Who would have thought that a little bit of air could do a beverage so good?
It’s no secret that I love wine and, really, for the most basic reason of all: because it tastes good. I laugh at the thought of aging wines (I don’t have the patience), I turn my nose up at cork dorks and I balk at wine gadgets that “you just have to try!”
And then a little wine gadget changed everything…
During one of my recent trips to California I joined a few colleagues at the tasting counter of Ponte Winery. Someone pulled out a funny little device called a wine aerator and swore it made all the difference in the world in a glass of wine. It is supposed to do the job of decanting, without having to wait for the wine to breath. We selected the Beverino, a red wine meant to be drunk cool or at room temperature that is nicknamed “The white wine drinkers red” simply because it’s an all around easy wine to drink, even for white-wine-only drinkers.
We each received one glass of non-aerated Beverino. Then our server poured the wine through the aerator into a second glass for each of us. I took a sip of the first glass and it was good, probably our best table wine, good any time, with or without food. I then tried the aerated wine and, lo and behold, it tasted…expensive. The aroma was full, engulfing my whole face, the flavor was richer, yet soft with silky tannins.
This incident got me thinking about decanting, something I never tried myself and assumed was just another unnecessary action taken by people who spend too much time thinking about wine than they did enjoying it. But now I had doubts about my own thinking.
Upon returning home I purchased a bottle of Brunello di Montalcino, my favorite wine in the world and one that I treat myself to maybe once or twice a year. One night I opened it while I was cooking dinner and poured myself just a sip, for I wanted to let it sit for an hour to see if it made any difference at all ( I didn’t have an actual decanter at the time). Let me tell you, it’s not easy seeing an open bottle of Brunello in your peripheral view and not drink it down, hobo style, right from the bottle. But, I succeeded and, yes, the wine was magnificent after that hour had passed. The tannins had mellowed and that smell, that wonderful smell seemed to fill the room.

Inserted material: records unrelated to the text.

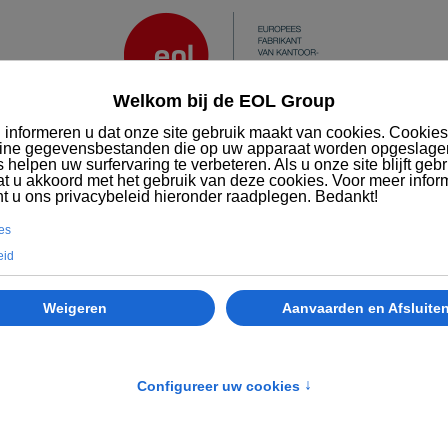
Diensten
MVO
Wie we zijn
EOL
Kantoormeubilair
Vergaderen
Evasion tafel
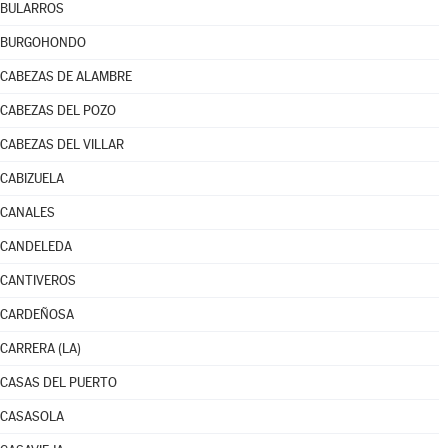
BULARROS
BURGOHONDO
CABEZAS DE ALAMBRE
CABEZAS DEL POZO
CABEZAS DEL VILLAR
CABIZUELA
CANALES
CANDELEDA
CANTIVEROS
CARDEÑOSA
CARRERA (LA)
CASAS DEL PUERTO
CASASOLA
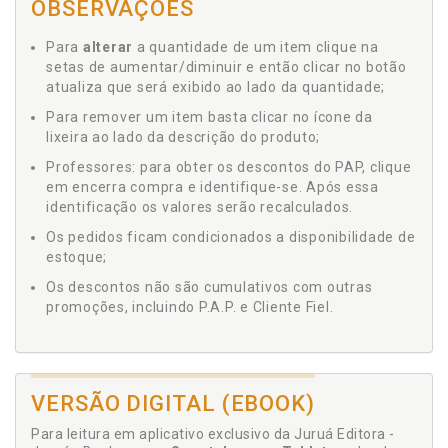
OBSERVAÇÕES
Para
alterar
a quantidade de um item clique na
setas de aumentar/diminuir e então clicar no botão
atualiza que será exibido ao lado da quantidade;
Para remover um item basta clicar no ícone da
lixeira ao lado da descrição do produto;
Professores: para obter os descontos do PAP, clique
em encerra compra e identifique-se. Após essa
identificação os valores serão recalculados.
Os pedidos ficam condicionados a disponibilidade de
estoque;
Os descontos não são cumulativos com outras
promoções, incluindo P.A.P. e Cliente Fiel.
VERSÃO DIGITAL (EBOOK)
Para leitura em aplicativo exclusivo da Juruá Editora -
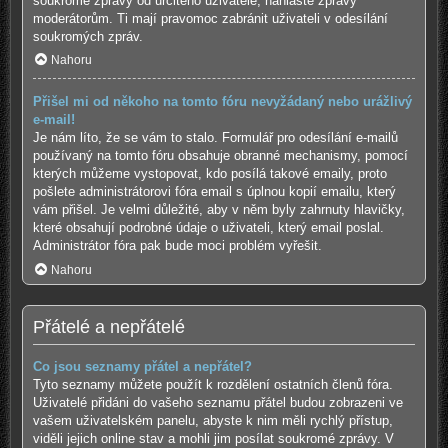
soukromé zprávy od určitého uživatele, nahlaste zprávy
moderátorům. Ti mají pravomoc zabránit uživateli v odesílání
soukromých zpráv.
Nahoru
Přišel mi od někoho na tomto fóru nevyžádaný nebo urážlivý
e-mail!
Je nám líto, že se vám to stalo. Formulář pro odesílání e-mailů
používaný na tomto fóru obsahuje obranné mechanismy, pomocí
kterých můžeme vystopovat, kdo posílá takové emaily, proto
pošlete administrátorovi fóra email s úplnou kopií emailu, který
vám přišel. Je velmi důležité, aby v něm byly zahrnuty hlavičky,
které obsahují podrobné údaje o uživateli, který email poslal.
Administrátor fóra pak bude moci problém vyřešit.
Nahoru
Přátelé a nepřátelé
Co jsou seznamy přátel a nepřátel?
Tyto seznamy můžete použít k rozdělení ostatních členů fóra.
Uživatelé přidáni do vašeho seznamu přátel budou zobrazeni ve
vašem uživatelském panelu, abyste k nim měli rychlý přístup,
viděli jejich online stav a mohli jim posílat soukromé zprávy. V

Soon after I purchased an actual decanter, a device I now consider completely necessary! I try not to think of why it makes such a differnce in the aroma and taste of a wine–I’ll leave that to the experts. I just know it makes one helluva difference.
It’s true, decanting can by time consuming and, unless you think of it ahead of time, you don’t open your bottle of dinner wine until dinner is ready. I still highly recommend giving your wine time to breathe before drinking it. Whether you just let it sit open for a while, pour it in a decanter, or use that ingenious mini aerator, air will improve even the most mediocre bottle you have stashed away and will only open when there is absolutely nothing else to drink with dinner.